The differences between criminal law, civil law,and administrative law are:
Criminal law protects society against acts that violate the basic principles we believe in. Violations of criminal law are prosecuted by federal and state governments.
Civil law provides the framework for the transaction of business between people and organizations.
Violations of civil law are brought to the court and argued by the two affected parties. Administrative law is used by government agencies to effectively carry out their day-to-day business.
The computer fraud and abuse act protects computers used by the government or in interstate commerce from a variety of abuses. The computer security act outlines steps the government must take to protect its own systems from attack. The government information security reform act further develops the federal government information security program.

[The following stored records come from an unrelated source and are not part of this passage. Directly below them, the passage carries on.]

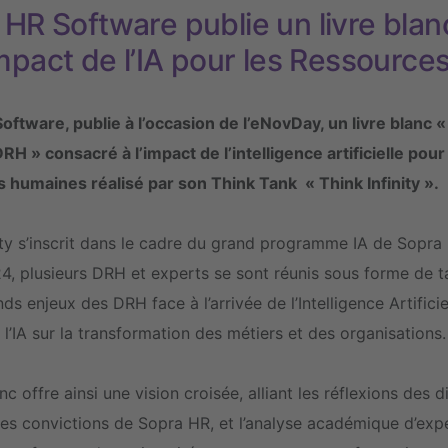
HR Software publie un livre blan
impact de l’IA pour les Ressourc
ftware, publie à l’occasion de l’eNovDay, un livre blanc « Q
RH » consacré à l’impact de l’intelligence artificielle pour
 humaines réalisé par son Think Tank « Think Infinity ».
ity s’inscrit dans le cadre du grand programme IA de Sopra
24, plusieurs DRH et experts se sont réunis sous forme de 
nds enjeux des DRH face à l’arrivée de l’Intelligence Artificie
l’IA sur la transformation des métiers et des organisations.
anc offre ainsi une vision croisée, alliant les réflexions des
les convictions de Sopra HR, et l’analyse académique d’ex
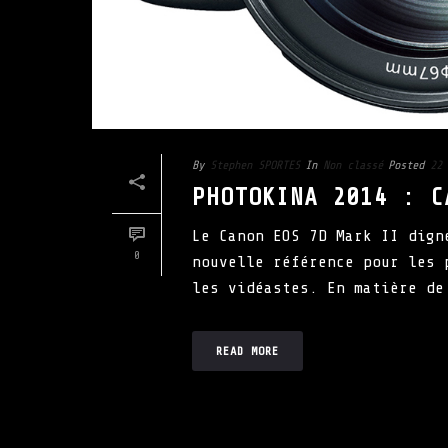
By
Stephen SPORTES
In
Non classé
Posted
22 
PHOTOKINA 2014 : C
Le Canon EOS 7D Mark II dign
0
nouvelle référence pour les 
les vidéastes. En matière de
READ MORE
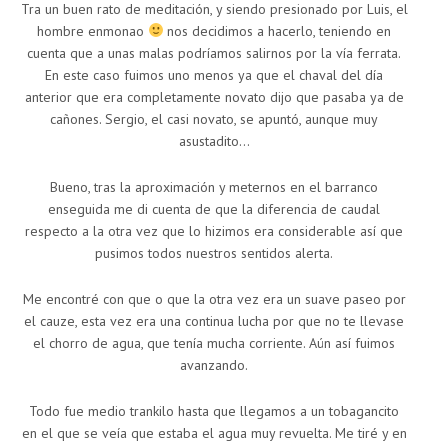
Tra un buen rato de meditación, y siendo presionado por Luis, el
hombre enmonao
nos decidimos a hacerlo, teniendo en
cuenta que a unas malas podríamos salirnos por la vía ferrata.
En este caso fuimos uno menos ya que el chaval del día
anterior que era completamente novato dijo que pasaba ya de
cañones. Sergio, el casi novato, se apuntó, aunque muy
asustadito…
Bueno, tras la aproximación y meternos en el barranco
enseguida me di cuenta de que la diferencia de caudal
respecto a la otra vez que lo hizimos era considerable así que
pusimos todos nuestros sentidos alerta.
Me encontré con que o que la otra vez era un suave paseo por
el cauze, esta vez era una continua lucha por que no te llevase
el chorro de agua, que tenía mucha corriente. Aún así fuimos
avanzando.
Todo fue medio trankilo hasta que llegamos a un tobagancito
en el que se veía que estaba el agua muy revuelta. Me tiré y en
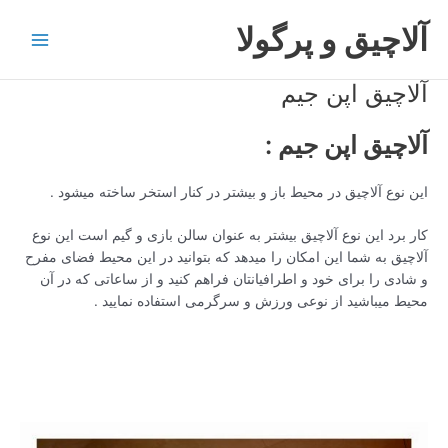
رش
آلاچیق و پرگولا
ه
Main
حتوا
آلاچیق اپن جیم
Menu
آلاچیق اپن جیم :
این نوع آلاچیق در محیط باز و بیشتر در کنار استخر ساخته میشود .
کار برد این نوع آلاچیق بیشتر به عنوان سالن بازی و گیم است این نوع
آلاچیق به شما این امکان را میدهد که بتوانید در این محیط فضای مفرح
و شادی را برای خود و اطرافیانتان فراهم کنید و از ساعاتی که در آن
محیط میباشید از نوعی ورزش و سرگرمی استفاده نمایید .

Copyrights protect original works of authorship, such as books, articles, poems, and songs. Trademarks are names, slogans, and logos that identify a company, product, or service. Patents provide protection to the creators of new inventions. Trade secret law protects the operating secrets of a firm.
The digital millennium copyright act prohibits the circumvention of copy protection mechanisms placed in digital media and limits the liability of Internet service providers for the activities of their users.

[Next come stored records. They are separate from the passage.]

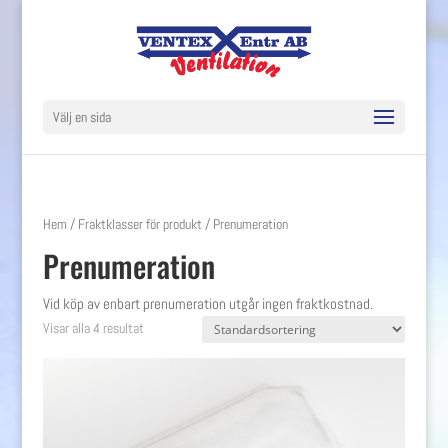
Välj en sida
Hem
/ Fraktklasser för produkt / Prenumeration
Prenumeration
Vid köp av enbart prenumeration utgår ingen fraktkostnad.
Visar alla 4 resultat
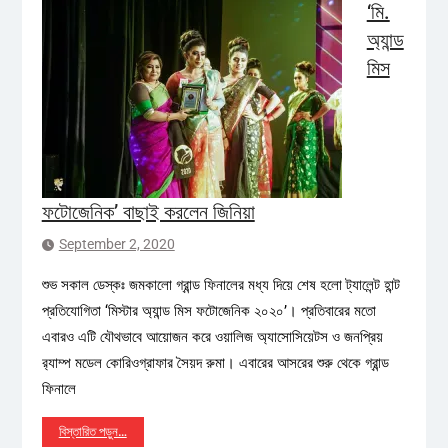
‘মি.
অ্যান্ড
মিস
ফটোজেনিক’ বাছাই করলেন জিনিয়া
September 2, 2020
শুভ সকাল ডেস্কঃ জমকালো গ্রান্ড ফিনালের মধ্য দিয়ে শেষ হলো ট্যালেন্ট হান্ট
প্রতিযোগিতা ‘মিস্টার অ্যান্ড মিস ফটোজেনিক ২০২০’। প্রতিবারের মতো
এবারও এটি যৌথভাবে আয়োজন করে ওয়ালিজ অ্যাসোসিয়েটস ও জনপ্রিয়
র‌্যাম্প মডেল কোরিওগ্রাফার সৈয়দ রুমা। এবারের আসরের শুরু থেকে গ্রান্ড
ফিনালে
বিস্তারিত পড়ুন…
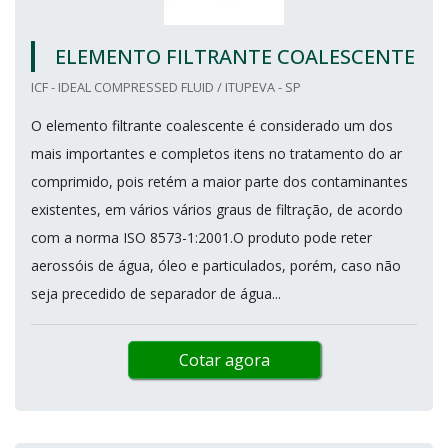
ELEMENTO FILTRANTE COALESCENTE
ICF - IDEAL COMPRESSED FLUID / ITUPEVA - SP
O elemento filtrante coalescente é considerado um dos
mais importantes e completos itens no tratamento do ar
comprimido, pois retém a maior parte dos contaminantes
existentes, em vários vários graus de filtração, de acordo
com a norma ISO 8573-1:2001.O produto pode reter
aerossóis de água, óleo e particulados, porém, caso não
seja precedido de separador de água...
Cotar agora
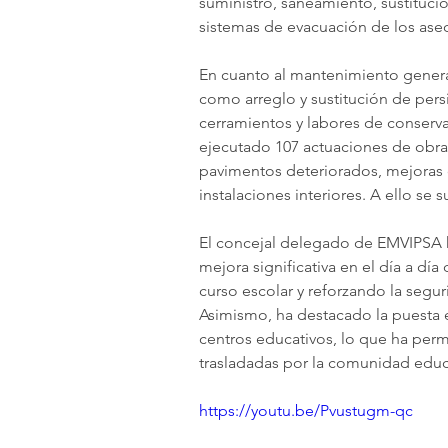
suministro, saneamiento, sustitució
sistemas de evacuación de los ase
En cuanto al mantenimiento general
como arreglo y sustitución de persi
cerramientos y labores de conserv
ejecutado 107 actuaciones de obra,
pavimentos deteriorados, mejoras d
instalaciones interiores. A ello se
El concejal delegado de EMVIPSA 
mejora significativa en el día a día
curso escolar y reforzando la segur
Asimismo, ha destacado la puesta 
centros educativos, lo que ha permit
trasladadas por la comunidad educ
https://youtu.be/Pvustugm-qc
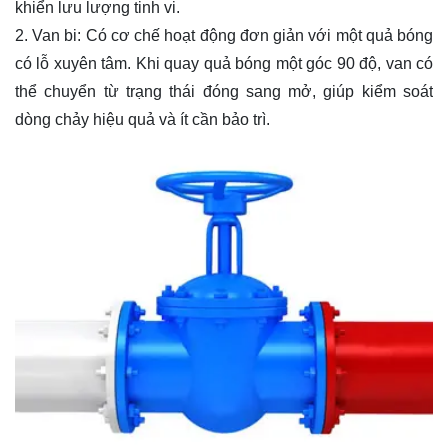
khiển lưu lượng tinh vi.
2. Van bi: Có cơ chế hoạt động đơn giản với một quả bóng
có lỗ xuyên tâm. Khi quay quả bóng một góc 90 độ, van có
thể chuyển từ trạng thái đóng sang mở, giúp kiểm soát
dòng chảy hiệu quả và ít cần bảo trì.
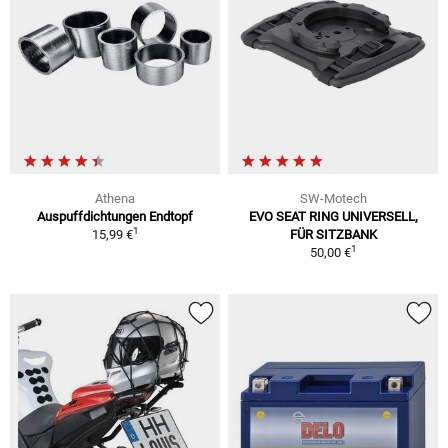
Athena
SW-Motech
Auspuffdichtungen Endtopf
EVO SEAT RING UNIVERSELL,
1
15,99 €
FÜR SITZBANK
1
50,00 €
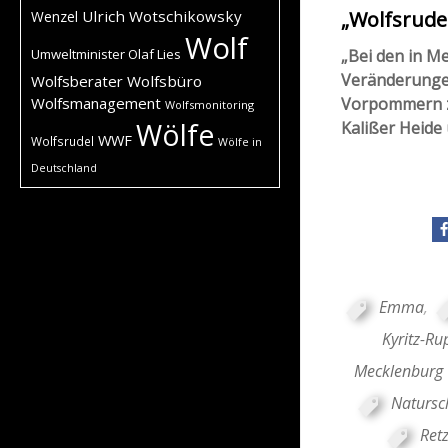
Ulrich Wotschikowsky
„Wolfsrudel
Wenzel
Wolf
Umweltminister Olaf Lies
„Bei den in M
Veränderungen 
Wolfsberater
Wolfsbüro
Wolfsmanagement
Vorpommern zw
Wolfsmonitoring
Wölfe
Kalißer Heide
WWF
Wolfsrudel
Wölfe in
Deutschland
Emma
,
Kyritz-Ru
Mecklenburg
Natursc
Ret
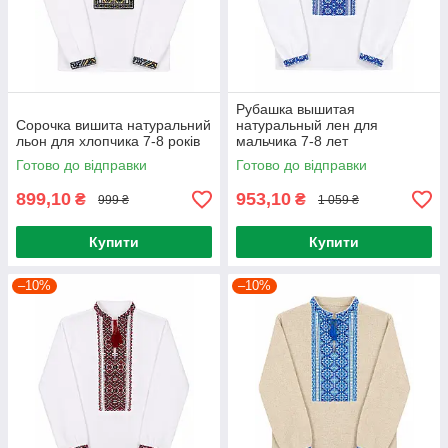
Рубашка вышитая
Сорочка вишита натуральний
натуральный лен для
льон для хлопчика 7-8 років
мальчика 7-8 лет
Готово до відправки
Готово до відправки
899,10
953,10
₴
₴
999 ₴
1 059 ₴
Купити
Купити
–10%
–10%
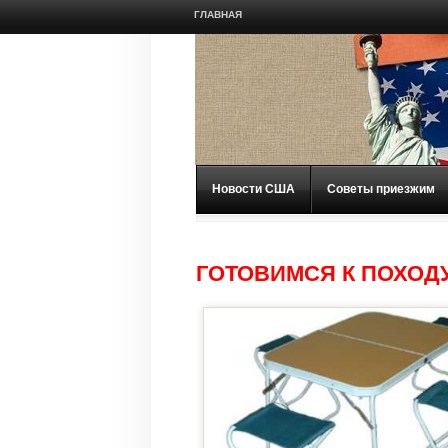
ГЛАВНАЯ
Новости США
Советы приезжим
ГОТОВИМСЯ К ПОХОД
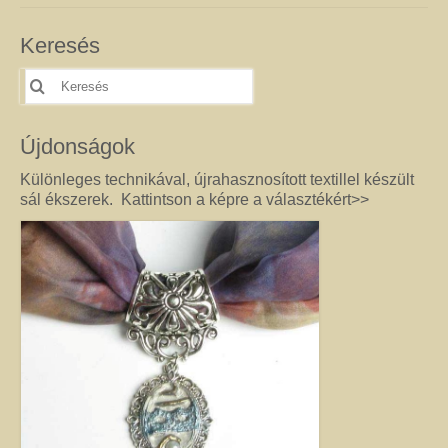
féldrágakő ékszer olyan különleges és értékes ajándék lehet, amely “nem
köszön vissza az utcán”. Szerette egyéniségéhez, stílusához és az általa
Keresés
kedvelt színekhez illő egyedi vagy kis szériás Harmónia ékszer garantáltan
örömöt szerez.
Keresés
erre:
Drót ékszer
Nincs két egyforma dróthajlításos ékszer, mint ahogy nincs két egyforma
Újdonságok
egyéniség sem. A kőbefoglalással készült ékszernél nem csak a kő színe és
formája egyedi, hanem a mód, ahogy az adott követ befoglalom. (Mindig
Különleges technikával, újrahasznosított textillel készült
alkotás közben derül ki, hogy mit kíván a kő, és hogyan lehet biztossá tenni
sál ékszerek. Kattintson a képre a választékért>>
a foglalatot.) Még akkor sem tudom garantálni, hogy az adott modellből
készült darabok egyformák lesznek, ha a kövek ugyanolyan formára
csiszoltak. A drót sosem hajlik egyformán. (Többek között ettől és az alkotói
fantáziától egyedi a kézműves Harmónia Ékszer.) A kőbefoglalásos
ékszereket gondosan válogatott valódi ásvány, féldrágakő, kristály
felhasználásával készítem, így a gyógyító kövek minden vélt vagy tapasztalt
pozitív hatásával rendelkeznek. (Néha gyöngy, strassz vagy fém díszítést is
alkalmazok, hogy a végeredmény még egyedibb legyen. Sőt, ásvány nélkül,
csak drót felhasználásával is tudok szépséget alkotni. Ezt később mutatom
meg Önnek.) Ha szeretne valóban egyedi ékszert magának, akkor ebben a
kategóriában megtalálja azt, amely kiemeli egyénisége szépségét. Ha
ajándék ötletek miatt kereste fel ezt az oldalt, akkor jó helyen jár. Az egyedi,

The economic espionage act provides penalties for individuals found guilty of the theft of trade secrets. Harsher penalties apply when the individual knows that the information will benefit a foreign government.
Contractual license agreements are written agreements between a software vendor and user. Shrink-wrap agreements are written on software packaging and take effect when a user opens the package. Click-wrap agreements are included in a package but require the user to accept the terms during the software installation process.
The uniform computer information transactions act provides a framework for the enforcement of shrink-wrap and click-wrap agreements by federal and state goverments.
Ni high-performance computers or encryption technology may be exported to tier 4 countries. The export of hardware capable of operating in excess of 0.75 weighted teraflops to tier 3 countries must be approved by the department of commerce. New rules permit the easy exporting of “mass market” encryption software.
The united states has a number of privacy laws that affect the government’s use of information as well as the use of information by specific industries, such as financial services companies and health-care organizations that handle sensitive information. The EU has a more comprehensive directive on data privacy that regulates the use and exchange of personal information.
Most organizations are subject to a wide variety of legal and regulatory requirements related to information security. Building a compliance program ensures that you become and remain compliant with these often overlapping requirements.
The expanded use of cloud services by many organizations requires added attention to conducting reviews of information security controls during the vendor selection process and as part of ongoing vendor governance.